**Task goal**
For the entries below, the result should be an exact transcription of the lines from the one with "Riau [button] (490, 150)" up to and including the one with "Bupati Kasmarni Hadiri", and only those.

**Source material**
******************************

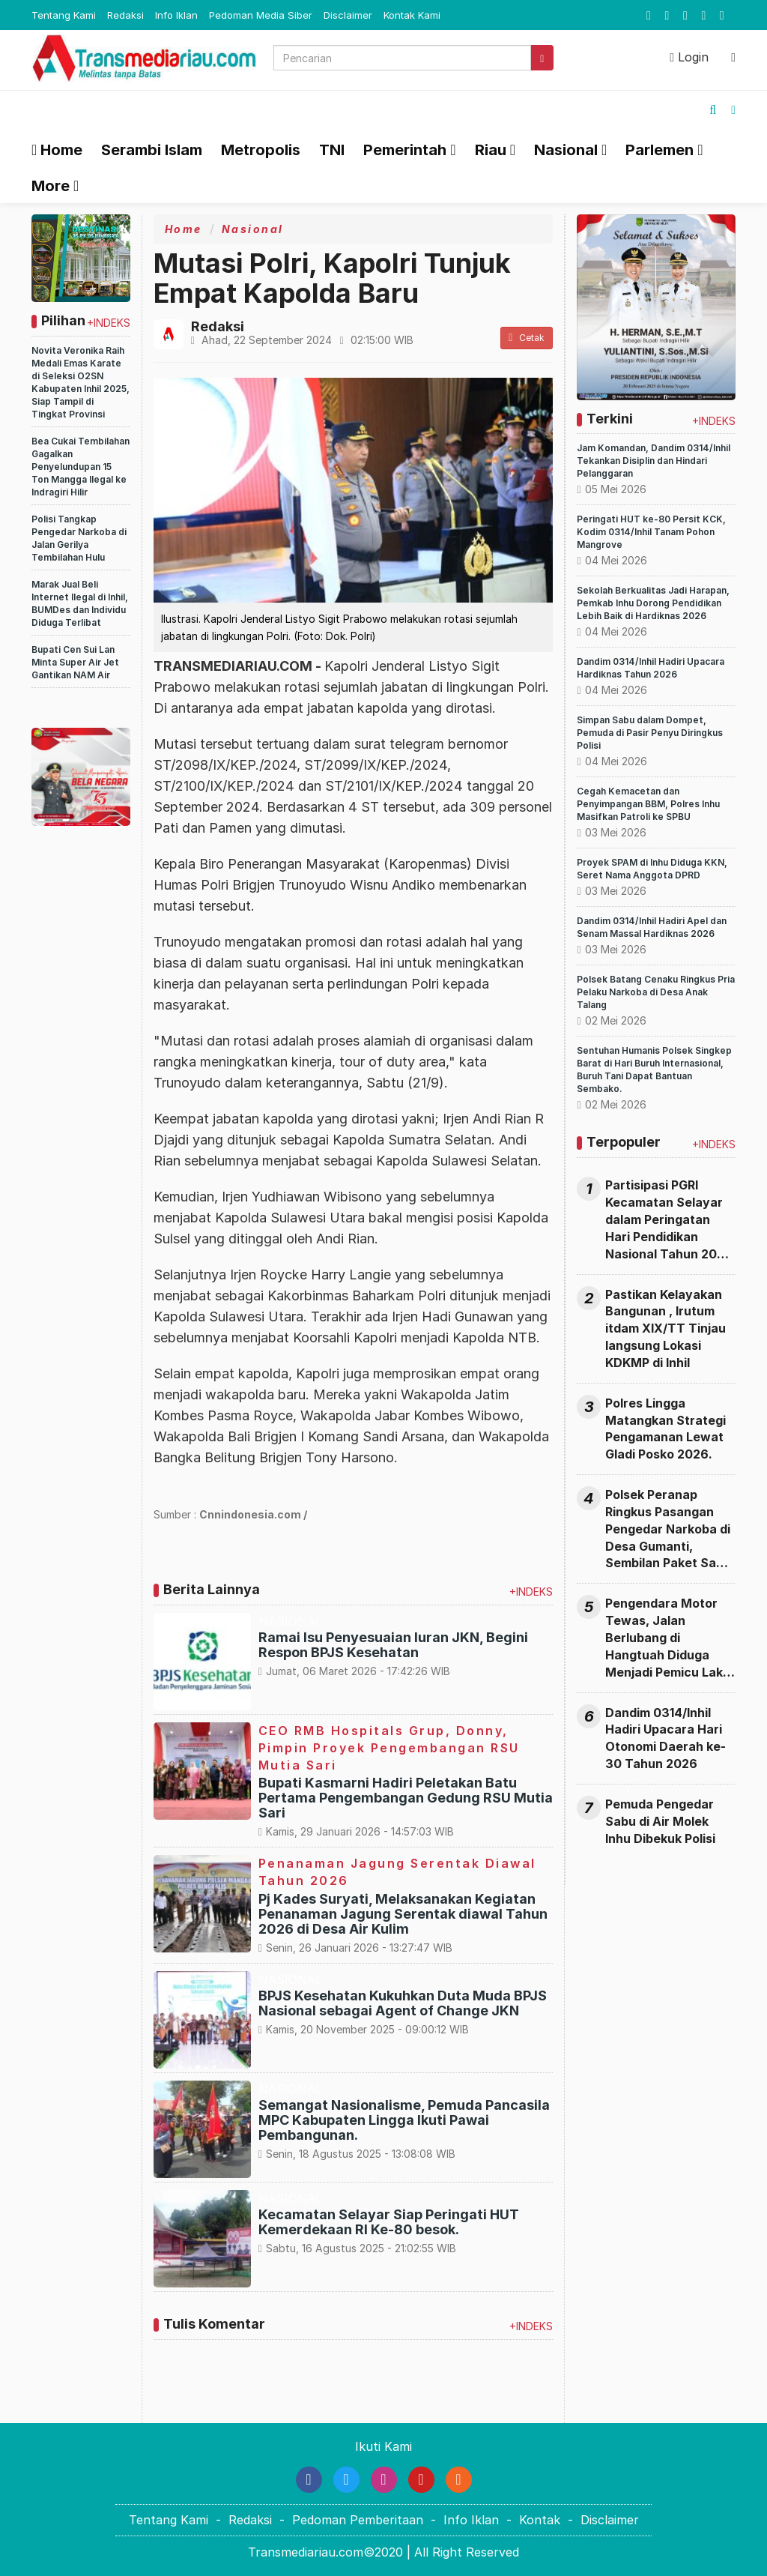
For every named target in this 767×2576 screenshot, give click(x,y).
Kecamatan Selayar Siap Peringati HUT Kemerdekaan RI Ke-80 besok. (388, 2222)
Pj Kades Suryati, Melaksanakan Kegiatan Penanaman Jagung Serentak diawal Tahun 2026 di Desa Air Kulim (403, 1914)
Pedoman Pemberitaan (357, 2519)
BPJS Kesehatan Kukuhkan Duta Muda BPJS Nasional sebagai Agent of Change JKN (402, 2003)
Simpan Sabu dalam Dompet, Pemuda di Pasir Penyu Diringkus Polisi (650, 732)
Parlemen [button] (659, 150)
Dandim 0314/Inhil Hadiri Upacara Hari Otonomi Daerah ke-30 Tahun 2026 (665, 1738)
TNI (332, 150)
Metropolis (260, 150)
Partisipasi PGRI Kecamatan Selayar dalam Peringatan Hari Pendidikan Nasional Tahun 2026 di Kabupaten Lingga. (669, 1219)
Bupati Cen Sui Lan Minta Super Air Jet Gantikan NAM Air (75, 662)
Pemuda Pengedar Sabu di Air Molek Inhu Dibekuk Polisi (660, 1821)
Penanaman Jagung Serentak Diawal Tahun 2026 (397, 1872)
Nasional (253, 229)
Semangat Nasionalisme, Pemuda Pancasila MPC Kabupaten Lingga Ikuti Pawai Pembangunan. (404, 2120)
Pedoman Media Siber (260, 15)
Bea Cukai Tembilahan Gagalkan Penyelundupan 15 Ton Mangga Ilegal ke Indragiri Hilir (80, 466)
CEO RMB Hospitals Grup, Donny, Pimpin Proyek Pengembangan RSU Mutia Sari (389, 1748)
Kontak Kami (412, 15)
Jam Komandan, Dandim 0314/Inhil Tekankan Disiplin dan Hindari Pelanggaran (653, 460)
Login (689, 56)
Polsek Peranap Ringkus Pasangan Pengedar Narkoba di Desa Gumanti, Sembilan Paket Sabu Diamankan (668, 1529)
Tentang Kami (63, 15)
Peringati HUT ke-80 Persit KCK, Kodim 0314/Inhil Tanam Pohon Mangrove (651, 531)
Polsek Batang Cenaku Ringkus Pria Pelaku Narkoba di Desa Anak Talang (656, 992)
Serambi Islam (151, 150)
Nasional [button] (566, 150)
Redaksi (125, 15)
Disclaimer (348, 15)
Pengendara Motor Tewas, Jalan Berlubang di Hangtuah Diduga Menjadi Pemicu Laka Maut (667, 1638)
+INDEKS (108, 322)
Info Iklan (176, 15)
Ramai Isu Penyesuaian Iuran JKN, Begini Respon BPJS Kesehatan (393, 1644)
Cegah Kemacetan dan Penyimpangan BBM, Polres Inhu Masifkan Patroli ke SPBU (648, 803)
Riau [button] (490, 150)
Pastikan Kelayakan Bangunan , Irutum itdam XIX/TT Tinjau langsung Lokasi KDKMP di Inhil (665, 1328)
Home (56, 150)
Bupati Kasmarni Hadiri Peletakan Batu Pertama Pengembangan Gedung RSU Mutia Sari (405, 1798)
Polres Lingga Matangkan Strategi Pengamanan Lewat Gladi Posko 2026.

******************************

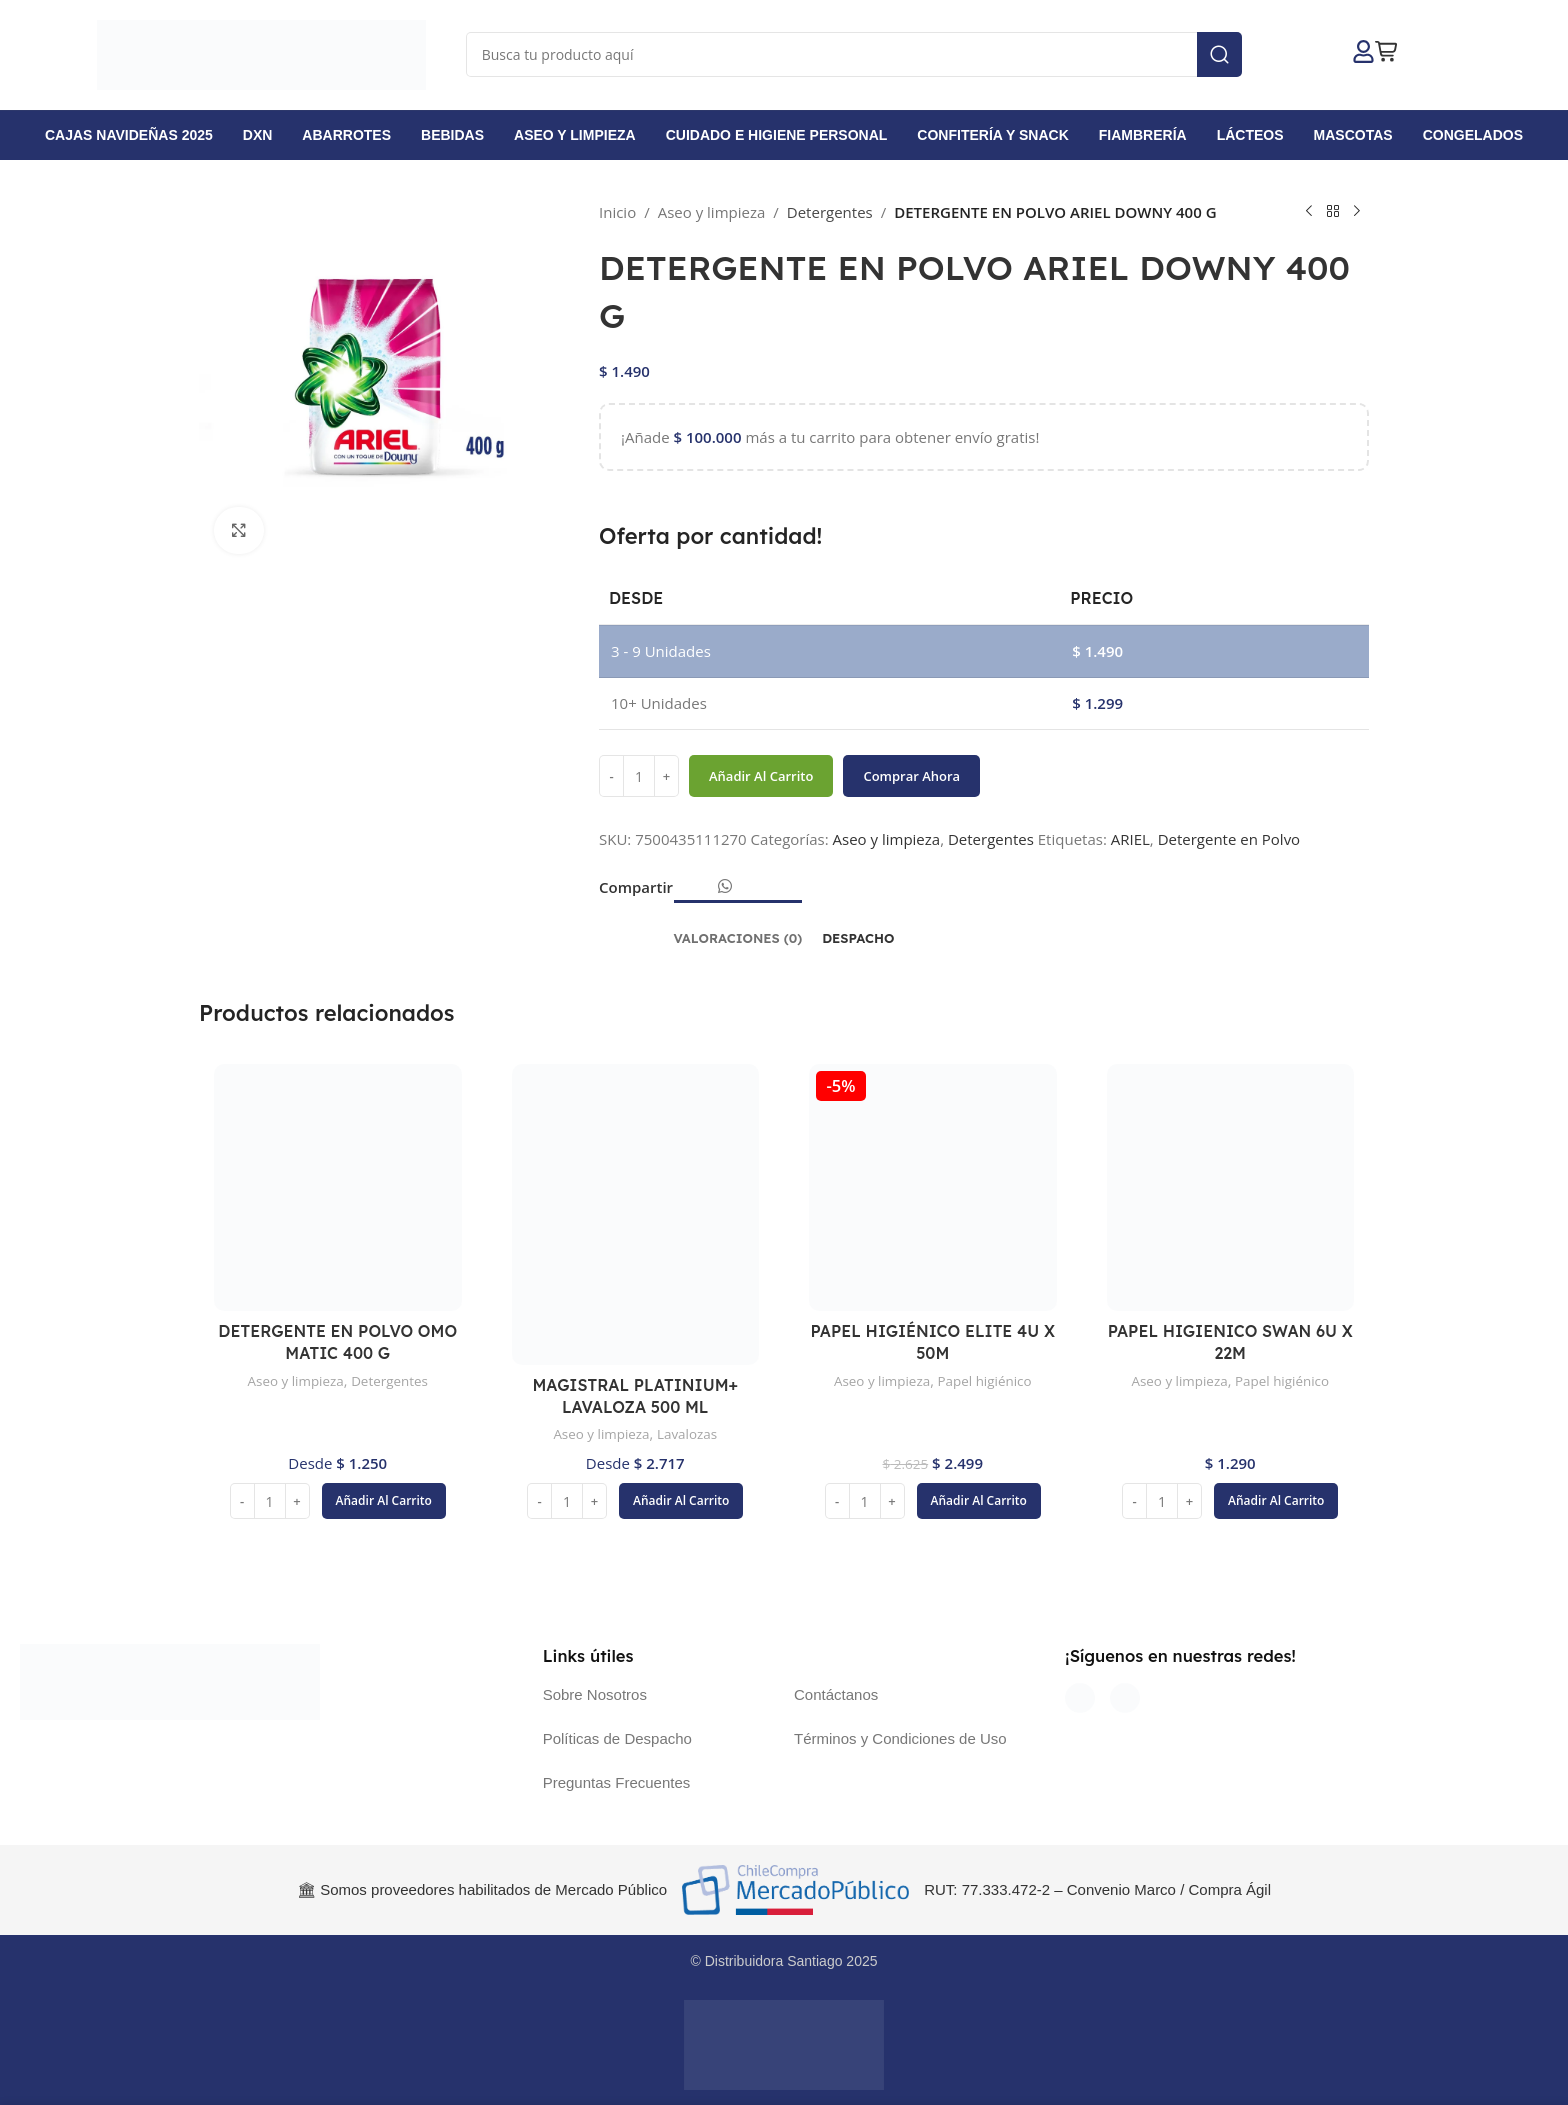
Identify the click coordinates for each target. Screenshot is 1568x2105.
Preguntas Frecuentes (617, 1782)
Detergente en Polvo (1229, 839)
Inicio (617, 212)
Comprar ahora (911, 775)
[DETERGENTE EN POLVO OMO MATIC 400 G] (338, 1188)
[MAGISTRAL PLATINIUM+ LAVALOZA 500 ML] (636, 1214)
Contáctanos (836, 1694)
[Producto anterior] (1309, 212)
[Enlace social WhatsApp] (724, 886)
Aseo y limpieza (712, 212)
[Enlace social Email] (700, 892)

******************************

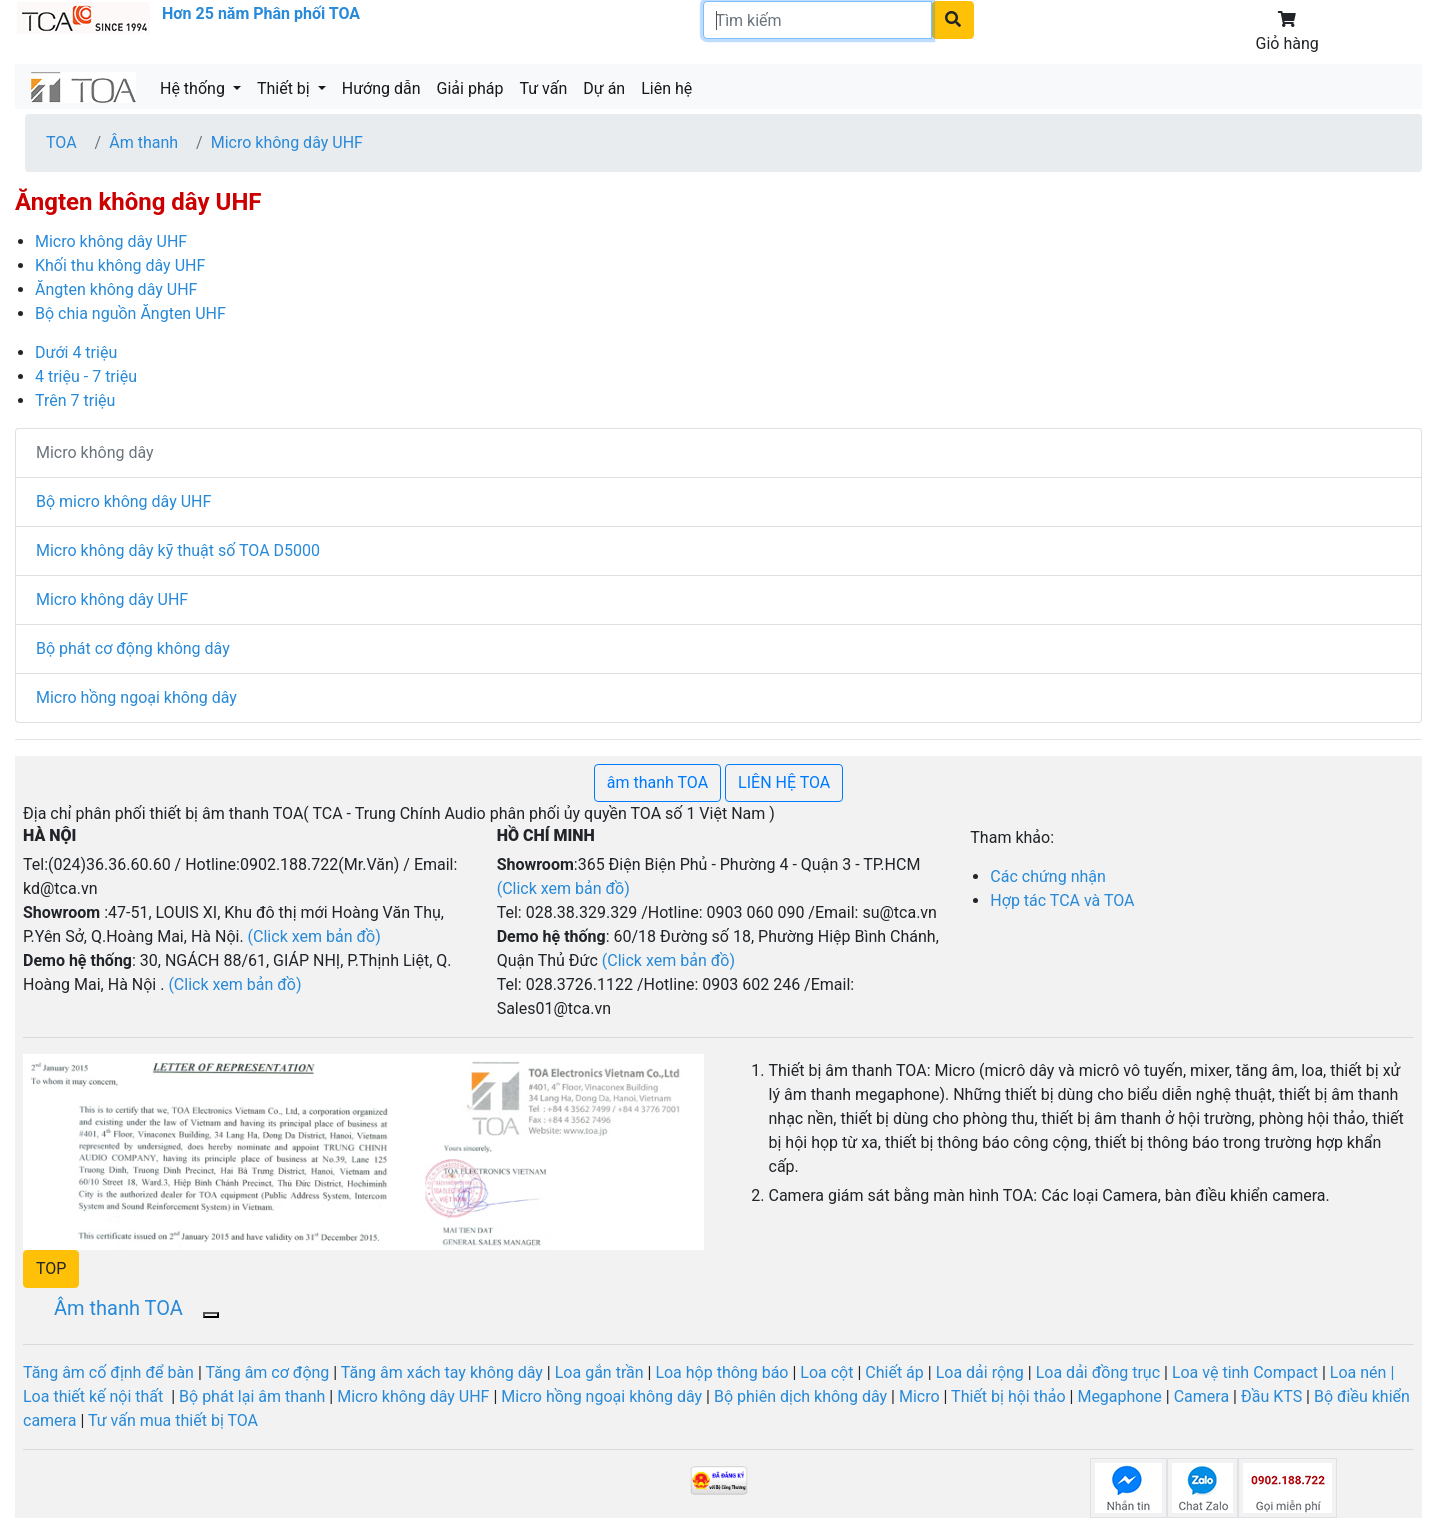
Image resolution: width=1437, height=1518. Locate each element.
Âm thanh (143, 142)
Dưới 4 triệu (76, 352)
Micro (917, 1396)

******************************

**Solved exercise**
Riau [button] (490, 150)
Pastikan Kelayakan Bangunan , Irutum itdam XIX/TT Tinjau langsung Lokasi KDKMP di Inhil (665, 1328)
Home (56, 150)
Bupati Kasmarni Hadiri Peletakan Batu Pertama Pengembangan Gedung RSU Mutia Sari (405, 1798)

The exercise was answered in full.